Purdue University, West Lafayette IN

Investigators

Abstract

Project Summary: As children enter their second year of life, they experience rapid growth in their language knowledge which includes substantial increase in vocabulary size and the speed of online word recognition. Yet, there is also substantial variability in language skill during toddlerhood; 2-year-old children range from knowing a handful to hundreds of words. Children that fall on the low end of this variability – frequently called Late-Talkers (LTs) – are at increased risk for developing persistent language disorders, affecting their academic, social, and professional lives. Recent evidence suggests that LTs experience not only delays in building a sizeable vocabulary, but also show differences in the structure of their vocabularies. This project builds on this finding by seeking to establish a mechanistic connection between building early vocabulary structure and subsequent language growth by building word learning studies that are focused on building the individual structure of children’s vocabulary by focusing on semantic linkages between words.

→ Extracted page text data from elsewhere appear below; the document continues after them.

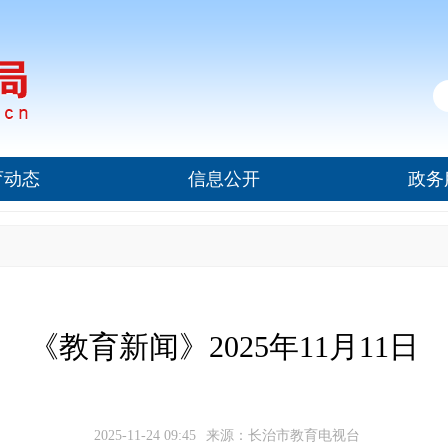
育动态
信息公开
政务
《教育新闻》2025年11月11日
2025-11-24 09:45
来源：长治市教育电视台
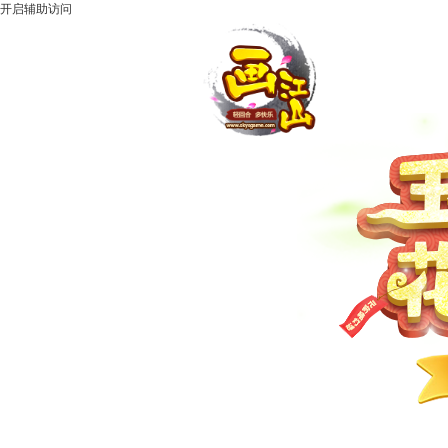
开启辅助访问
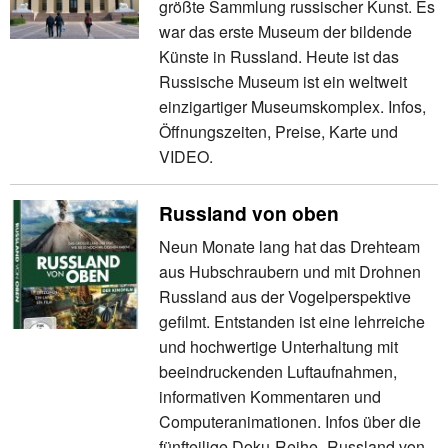
größte Sammlung russischer Kunst. Es
war das erste Museum der bildende
Künste in Russland. Heute ist das
Russische Museum ist ein weltweit
einzigartiger Museumskomplex. Infos,
Öffnungszeiten, Preise, Karte und
VIDEO.
Russland von oben
Neun Monate lang hat das Drehteam
aus Hubschraubern und mit Drohnen
Russland aus der Vogelperspektive
gefilmt. Entstanden ist eine lehrreiche
und hochwertige Unterhaltung mit
beeindruckenden Luftaufnahmen,
informativen Kommentaren und
Computeranimationen. Infos über die
fünfteilige Doku-Reihe „Russland von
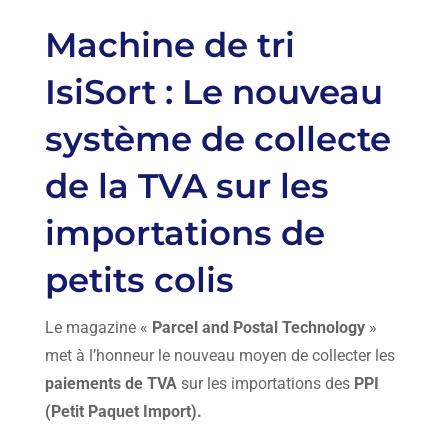
Machine de tri
IsiSort : Le nouveau
système de collecte
de la TVA sur les
importations de
petits colis
Le magazine «
Parcel and Postal Technology
»
met à l’honneur le nouveau moyen de collecter les
paiements de TVA
sur les importations des
PPI
(Petit Paquet Import).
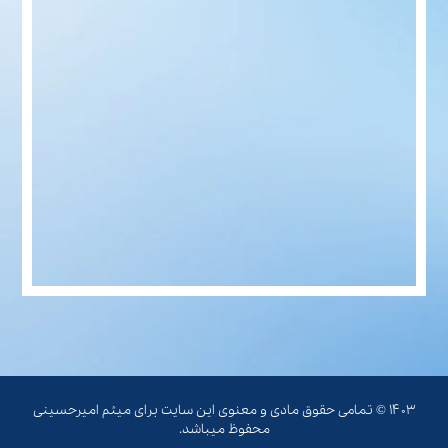
۱۴۰۳ © تمامی حقوق مادی و معنوی این سایت برای میثم امیرحسینی
محفوظ میباشد.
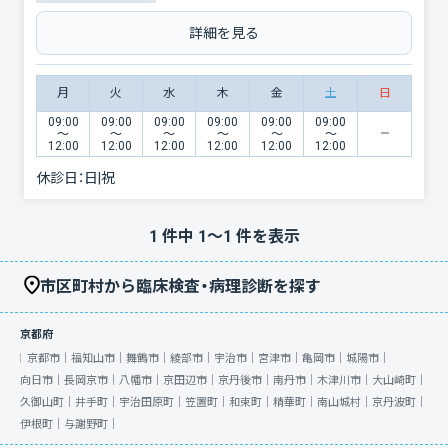
詳細を見る
月
火
水
木
金
土
日
09:00
09:00
09:00
09:00
09:00
09:00
〜
〜
〜
〜
〜
〜
12:00
12:00
12:00
12:00
12:00
12:00
休診日：
日|祝
1
件中
1
〜
1
件を表示
市区町村から臨床検査・病理診断を探す
京都府
京都市｜
福知山市｜
舞鶴市｜
綾部市｜
宇治市｜
宮津市｜
亀岡市｜
城陽市｜
向日市｜
長岡京市｜
八幡市｜
京田辺市｜
京丹後市｜
南丹市｜
木津川市｜
大山崎町｜
久御山町｜
井手町｜
宇治田原町｜
笠置町｜
和束町｜
精華町｜
南山城村｜
京丹波町｜
伊根町｜
与謝野町｜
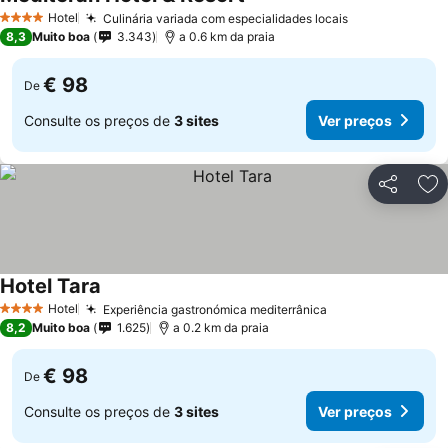
Hotel
Culinária variada com especialidades locais
4 Estrelas
8,3
Muito boa
3.343
a 0.6 km da praia
€ 98
De
Consulte os preços de
3 sites
Ver preços
Partilhar
Ad
Hotel Tara
Hotel
Experiência gastronómica mediterrânica
4 Estrelas
8,2
Muito boa
1.625
a 0.2 km da praia
€ 98
De
Consulte os preços de
3 sites
Ver preços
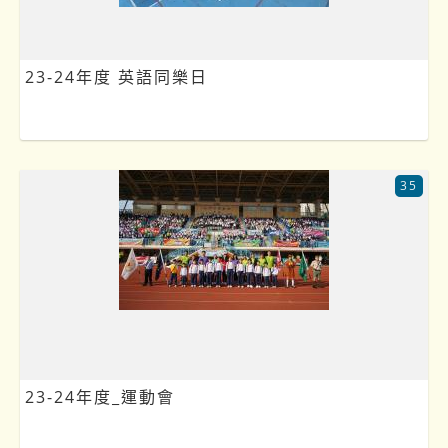
23-24年度 英語同樂日
35
23-24年度_運動會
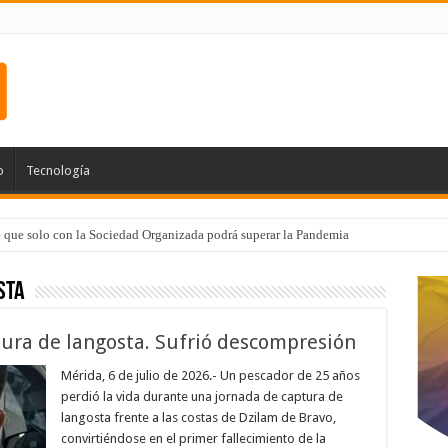
o
Tecnología
e que solo con la Sociedad Organizada podrá superar la Pandemia
sta
tura de langosta. Sufrió descompresión
Mérida, 6 de julio de 2026.- Un pescador de 25 años
perdió la vida durante una jornada de captura de
langosta frente a las costas de Dzilam de Bravo,
convirtiéndose en el primer fallecimiento de la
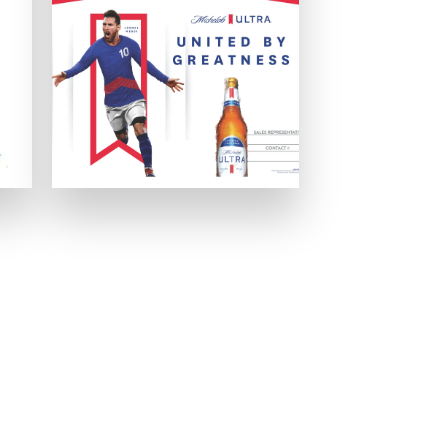
いましょう。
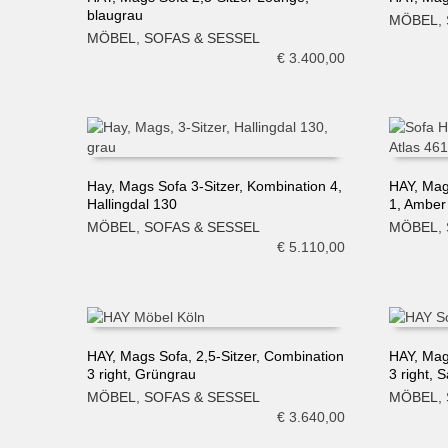
blaugrau
MÖBEL
,
IN DEN WARENKORB
IN DE
MÖBEL
,
SOFAS & SESSEL
€
3.400,00
Hay, Mags Sofa 3-Sitzer, Kombination 4,
HAY, Mag
Hallingdal 130
1, Amber
IN DEN WARENKORB
IN DE
MÖBEL
,
SOFAS & SESSEL
MÖBEL
,
€
5.110,00
HAY, Mags Sofa, 2,5-Sitzer, Combination
HAY, Mag
3 right, Grüngrau
3 right, 
IN DEN WARENKORB
IN DE
MÖBEL
,
SOFAS & SESSEL
MÖBEL
,
€
3.640,00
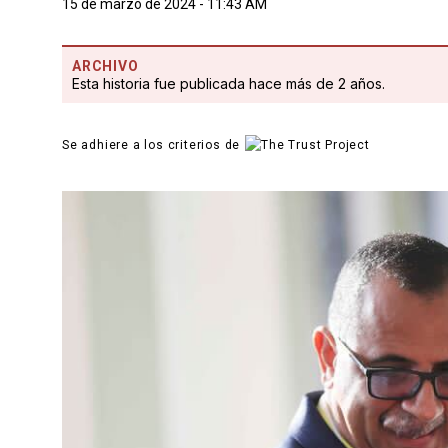
15 de marzo de 2024 - 11:43 AM
ARCHIVO
Esta historia fue publicada hace más de 2 años.
Se adhiere a los criterios de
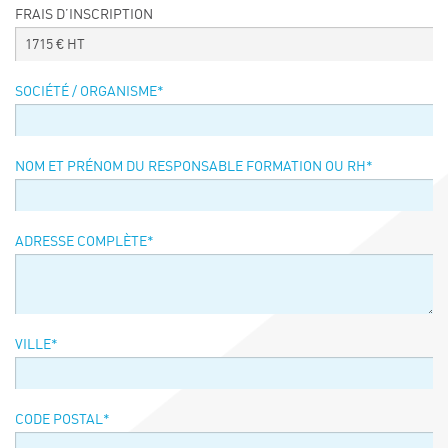
FRAIS D’INSCRIPTION
Événements
1715
€ HT
Symposium on Chain Transfer Catalysis for
sustainability – September 15 and 16, 2026
SOCIÉTÉ / ORGANISME
*
FRENCH-CHINESE CONFERENCE ON GREEN
CHEMISTRY
Contacts
NOM ET PRÉNOM DU RESPONSABLE FORMATION OU RH
*
ADRESSE COMPLÈTE
*
VILLE
*
CODE POSTAL
*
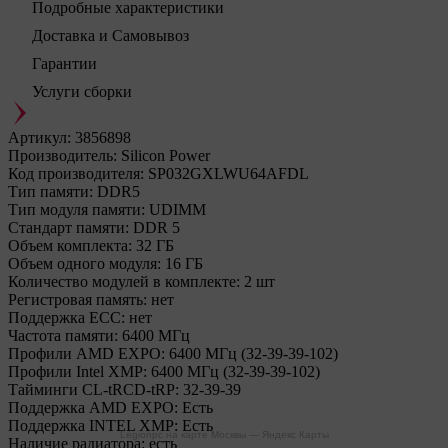
Подробные характеристики
Доставка и Самовывоз
Гарантии
Услуги сборки
Артикул:
3856898
Производитель:
Silicon Power
Код производителя:
SP032GXLWU64AFDL
Тип памяти:
DDR5
Тип модуля памяти:
UDIMM
Стандарт памяти:
DDR 5
Объем комплекта:
32 ГБ
Объем одного модуля:
16 ГБ
Количество модулей в комплекте:
2 шт
Регистровая память:
нет
Поддержка ECC:
нет
Частота памяти:
6400 МГц
Профили AMD EXPO:
6400 МГц (32-39-39-102)
Профили Intel XMP:
6400 МГц (32-39-39-102)
Тайминги CL-tRCD-tRP:
32-39-39
Поддержка AMD EXPO:
Есть
Поддержка INTEL XMP:
Есть
Legionpc на карте Москвы — Яндекс Карты
Наличие радиатора:
есть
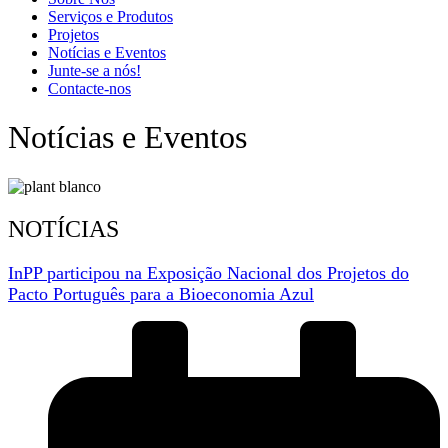
Serviços e Produtos
Projetos
Notícias e Eventos
Junte-se a nós!
Contacte-nos
Notícias e Eventos
NOTÍCIAS
InPP participou na Exposição Nacional dos Projetos do
Pacto Português para a Bioeconomia Azul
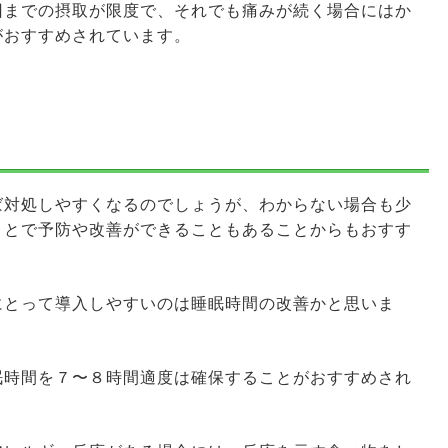
回までの摂取が限度で、それでも痛みが続く場合にはか
がおすすめされています。
ば対処しやすくなるのでしょうが、わからない場合も少
ことで予防や改善ができることもあることからもおすす
にとって導入しやすいのは睡眠時間の改善かと思いま
眠時間を７〜８時間適度は確保することがおすすめされ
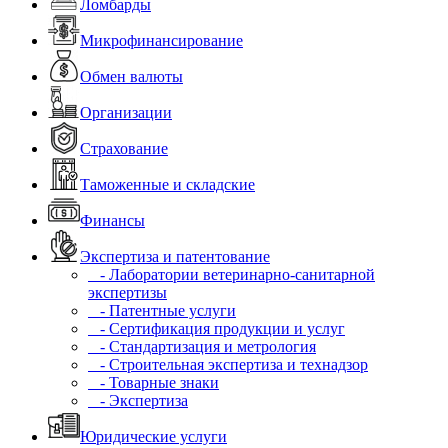
Ломбарды
Микрофинансирование
Обмен валюты
Организации
Страхование
Таможенные и складские
Финансы
Экспертиза и патентование
- Лаборатории ветеринарно-санитарной
экспертизы
- Патентные услуги
- Сертификация продукции и услуг
- Стандартизация и метрология
- Строительная экспертиза и технадзор
- Товарные знаки
- Экспертиза
Юридические услуги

We propose to recruit 18- to 27-month-old children with diverse language abilities (including those who are late-talking) and backgrounds who take part in a series of experiments that probe how different types of individually tailored word learning tasks lead to short-term growth in language processing skills and vocabulary growth over a period of three months. This project advances theoretical accounts of early language learning and has high potential to inform early intervention practices by establishing a causal link between toddlers’ existing semantic knowledge and their growing language skills.